Using SNAP on Amazon Web Services


#1

I was wondering if anyone had any experience of running SNAP on amazon web services, particularly in regard to performance of the graph processing tool.

The processes I will be running are basic processing of Sentinel-1 SLC imagery, including stages like splitting, coregistering, terrain flattening merging and terrain correction. To run my graph once takes about an hour on my laptop (4 cores, 16gb ram).

Specifically, I would like to know:

  • Is it more efficient to have several instances, and run processes in parallel across these, or is it better to have one very powerful instance and run processes linearly?
  • Is there a point in system resources where SNAP will no longer increase from increasing memory or number of cores?
  • What are the best parameters for the gpt, in gpt.vmoptions?

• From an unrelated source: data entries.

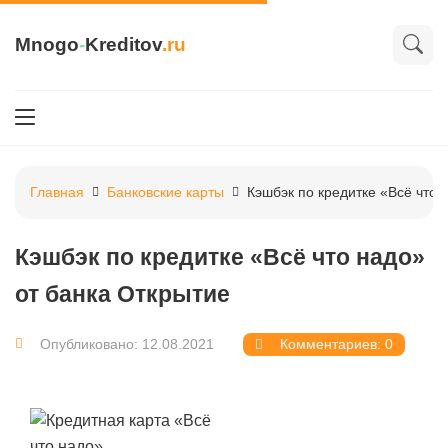
Mnogo
-
Kreditov
.ru
Главная
Банковские карты
Кэшбэк по кредитке «Всё что 
Кэшбэк по кредитке «Всё что надо»
от банка Открытие
Опубликовано: 12.08.2021
Комментариев: 0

Any other advice people have with regards to this topic would be very welcome. Otherwise I’ll just give it a go and report back!

Thanks,


#2

Hi,

I’ve no experience with AWS but we run our cluster and I can give some general advices for running gpt.
I think it is best to run one processing chain on one instance. If you split it you need to transfer the results from one instance to the other. An this will slow down the processing.

In the gpt.vmoptions you should set set the Xmx value for the heap space.
If you have 16 GB RAM you can set

-Xmx13G

Also important is the cache size gpt uses. This is the -c parameter of gpt.
Or you change the default value for it in etc/snap.properties.
Its name is snap.jai.tileCacheSize. I think a good value is 70%-80% of the heap space.

Influence on the performance has also the snap.jai.defaultTileSize property. Also in the snap.properties file. It can be also specified on the command line or in the gpt.vmoptions as system property.
This property defines the size of the tiles which are computed on each core. And therefor it influences the memory usage and the performance if you run out of memory.
A huge tile size can result into a single product and then only one core is used and the computation is not performed in parallel.
A to small size can result into to many threads and this results in thread management overhead.
You just need to play with these settings to find the best for you use case.


Batch processing of biophysical retirevals using multiple CPUs
#3

Here’s a tutorial from ASF on how to run SNAP on AWS:

https://www.asf.alaska.edu/asf-tutorials/data-recipes/rtc-sentinel-1-in-the-cloud/


#4

The tutorial posted by @mengdahl is a good start, in fact it is quite comfortable to handle SNAP on an AWS instance. My recommendations concerning this topic are:

  • select an Ubuntu server as Instance
  • in an optimal case, you have a prepared docker to set up your machine, otherwise, install a Python 3.x or 2.x via Anaconda, install jpy, install snap, configure snap to talk with your Python installation (the same things you would do on your local machine)
  • use a Ubuntu/unix based OS desktop machine as local operator in order to avoid X11 forwarding conflicts (happened to me when I worked with a team where Macs are used, so be aware of this possible problem), do not worry abot the hardware of the local machine, it just has to enter the internet, an old laptop running Knoppix is an inexpensive solution…
  • you can use SNAP via Python or gpt, however, if you wan to use the GUI, cd to your snap/bin dir, I guess it should be something like this:
    cd /home/user/snap/bin
    and call launch snap with
    sh snap
    Now it depends on your internet connection how usable the GUI is, but my experience is, its quite good :slight_smile:

Which is very good explained in the asf tutorial is the handling of the input and output data, for a download after processing.